Using a realistic email campaign example, we analyze how different subject lines impact customer response rates. Beyond computing differences, the focus is on understanding uncertainty, statistical significance, and whether observed effects are actually meaningful.
The goal is to answer a practical question:
When we see a lift in an A/B test, how do we know if it is real, reliable, and worth acting on?
Introduction
Randomized experiments are the gold standard for measuring causal effects.

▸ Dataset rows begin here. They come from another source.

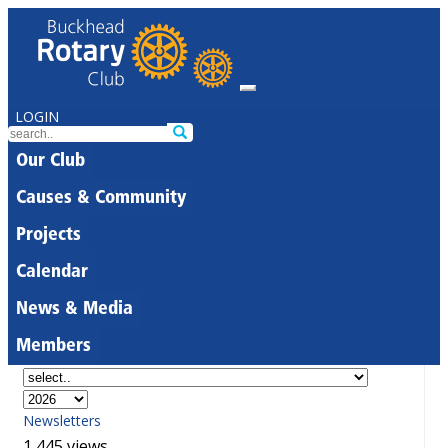
LOGIN
Our Club
Causes & Community
Projects
Calendar
News & Media
Members
Newsletters
1,445 views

When implemented correctly, they allow us to isolate the impact of an intervention from noise and confounding factors.
In practice, however, many mistakes arise not from running experiments, but from incorrect interpretation of results — overreacting to noise, misreading statistical significance, or ignoring practical impact.
This tutorial focuses on building intuition, not just formulas.
We use a simple but realistic marketing example — an email campaign — to walk through how to:
- Compare treatment vs control groups
- Quantify uncertainty using standard errors and confidence intervals
- Evaluate statistical significance
- Interpret results in a business context
Data Source
The dataset used in this analysis is publicly available on Kaggle:
https://www.kaggle.com/datasets/aristotelisch/playground-mock-email-campaign
It simulates a real-world email marketing campaign with randomized subject lines and customer responses.
Dataset
The analysis uses three datasets:
-
sent_emails.csv — when and to whom each email was sent
(includes Customer_ID, SubjectLine_ID) -
responded.csv — which customers responded
(includes Customer_ID) -
userbase.csv — customer-level attributes
(not required for this analysis, but available)
Experiment Setup
We construct a randomized experiment with one control and two treatments:
- Control: SubjectLine_ID = 1
- Treatment A: SubjectLine_ID = 2 vs control
- Treatment B: SubjectLine_ID = 3 vs control
The outcome variable is:
- responded = 1 if the customer appears in responded.csv, else 0
What We Will Do
For each treatment vs control comparison, we will compute:
- Difference in mean response rates (treatment effect)
- Standard Error (SE)
- 95% Confidence Interval
- t-statistic and p-value
We will also:
- Apply a simple sample size rule-of-thumb
- Interpret results in business terms (not just statistical terms)
Layout of the Analysis
The notebook is structured as follows:
- Load and merge datasets
- Construct experiment groups
- Compute treatment effects
- Estimate uncertainty (SE and confidence intervals)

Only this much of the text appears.